Critical Restoration Geographies”, a public reading group, is an invitation to un-think and re-think the embodied and ecological practices of restoration (Doshi 2017). To do so means shifting away from the narratives of return, wholeness, and health in favor of process, practice, and partiality. The former, we suggest, enforce a normativity that impinges upon divergent ways of living and being. Accordingly, this reading group brings a critical lens onto ecological restoration projects from intersecting struggles around disability justice, racial justice, and environmental justice (Jampel 2018). While the readings are separated into distinct lists, these struggles, among those of decolonization and abolition, are inextricable. Thinking about restoration through these bodies of work, which are at once social movements and academic interventions, sheds additional light on our understandings of justice and how it relates to the socioecological process and potential called “restoration”. 

 

Both emergent and generative, our approach to restoration studies is critical in that it presses upon closures while simultaneously forging openings and possibilities. Consequently, it is the interdependence of all beings, human and non-human, that are centered across these readings. Indeed, restoration cannot be reduced to any singular bodymind (a disability studies term that undermines the distinction between the “body” and “mind”), patch of land, or temporality. Critical restoration geographies, then, are about the restoration of relations among and between such configurations. Looking critically at restoration destabilizes the grounds and boundaries of environmental work and opens up space for recognizing the role of spiritual and cultural work in the process of restoration (Kimmerer 2011).

 

Critical restoration also contends with multiple temporalities: the urgency of the moment, the longevity of the overarching goals, and connections of the past and future in the present. Survival both precedes and is co-extensive with the restoration of relations. We acknowledge that we can “trace the past to the present and the present to the past through geography” (McKittrick 2013). We also understand that there is a vital need for critical restoration geographies given climate change, persistent health inequities, and the ways extractive relations exceed planetary boundaries.

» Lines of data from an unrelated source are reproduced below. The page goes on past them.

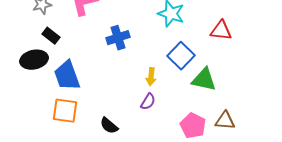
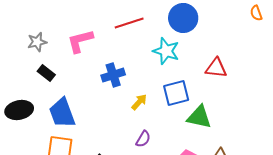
blue square: (181, 56) -> (176, 93), turned 32
black ellipse: (34, 60) -> (19, 110), moved
yellow arrow: (151, 77) -> (139, 102), moved, turned -144

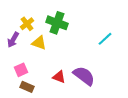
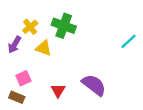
cyan line: (105, 39) -> (129, 41), moved
red triangle: (59, 77) -> (58, 91), moved, turned 40
brown rectangle: (27, 87) -> (17, 97), moved

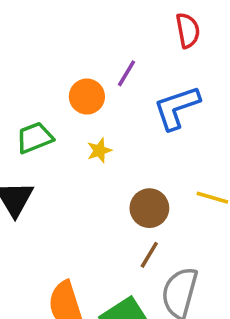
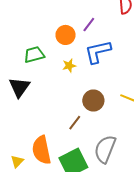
blue L-shape: (177, 108) -> (98, 52), moved
brown line: (149, 255) -> (75, 123), moved

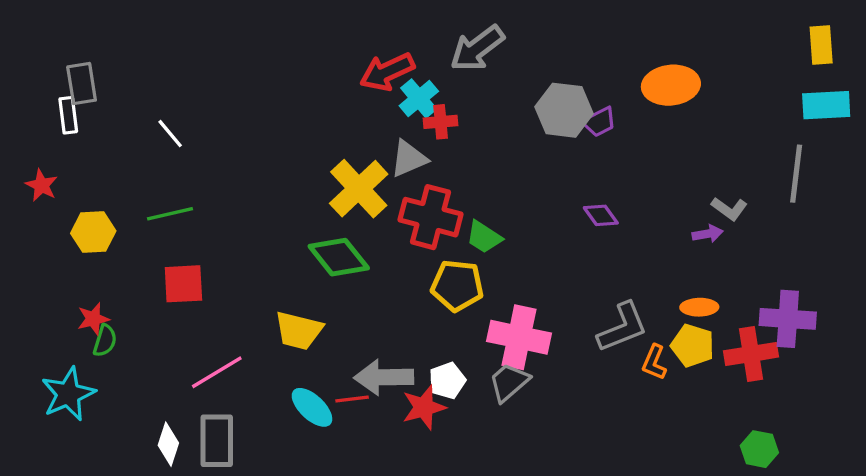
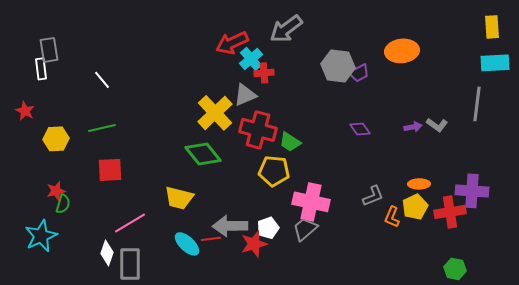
purple arrow: (708, 234) -> (413, 127), moved
gray L-shape: (622, 327) -> (373, 196), size x0.7
yellow pentagon: (693, 346) -> (415, 207), turned 30
white diamond: (168, 444) -> (107, 253), moved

But, getting critical with restoration reminds us that apocalypses have already happened for many and apocalypse dreams might be part colonial fabulation. How, if at all, can stories of restoration be re-told? In asking these questions, a critical restoration geographies approach forwards just transitions while also pointing us toward speculative imagining and radical planning. In doing so, we engage abolitionist and decolonial initiatives, arguing that the prospect of just and abundant futures cannot be de-linked from liberation and must be prefigured in the present (Heynen and Ybarra 2020). Restoration is not an end-point, or, seen otherwise, there is no end to restoration. 

 

As a public reading group, we extend a broad invitation to connect across both theory and praxis, and gather as scholars, as activists, as practitioners, as artists, among many. Through online forums and as a virtual group at DoPE11, we hope to bring all of our partial and situated knowledges together, to build processual spaces and community to discuss, learn, and apply. We recognize that there is no singular way to approach or come to critical restoration. As graduate students with a wide range of interests, this has been true for us and is reflected in the lists we have put together thus far.  In convening across upcoming months, we look forward to considering together: what are critical restoration geographies (in your scholarship, activism, practice, art); how can we collectively and sustainably practice them across disciplines; and what are the potentials, tensions, and limits of restoration as a frame for building more just relations?

 

DoPE11 Reading Group Structure

The Critical Restoration Geographies public reading group will meet once during the DoPE11 conference at 1pm (ET) on February 20th, 2021. We also invite engagement across platforms such as our Forum to share ideas before, during, and after the session. 

 

Our DoPE11 session conversation will be two-part:

  • Meanders involving smaller group conversations based on one of three subthemes (participants will select in advance), and
  • Headwaters, a whole group conversation together on our grounding texts and critical restoration more generally.
  • There will also be a 45 minute break in between in which we encourage everyone to step away from their screen and rest their eyes

 

We welcome participants to choose whichever readings amongst the meanderings they find interesting or relevant to them and encourage everyone to read the groundings texts. Again, while the meanderings and groundings are separated, the struggles they engage with, among those of decolonization and abolition, necessarily intersect.

Please indicate your preference for Meanders as you register for the reading group (including the option to participate only in the Headwaters conversation). We hope to match participants with their preferred choice, but may need to make adjustments due to capacity constraints. We will confirm Meandering groupings in mid-January after reading group registration has closed.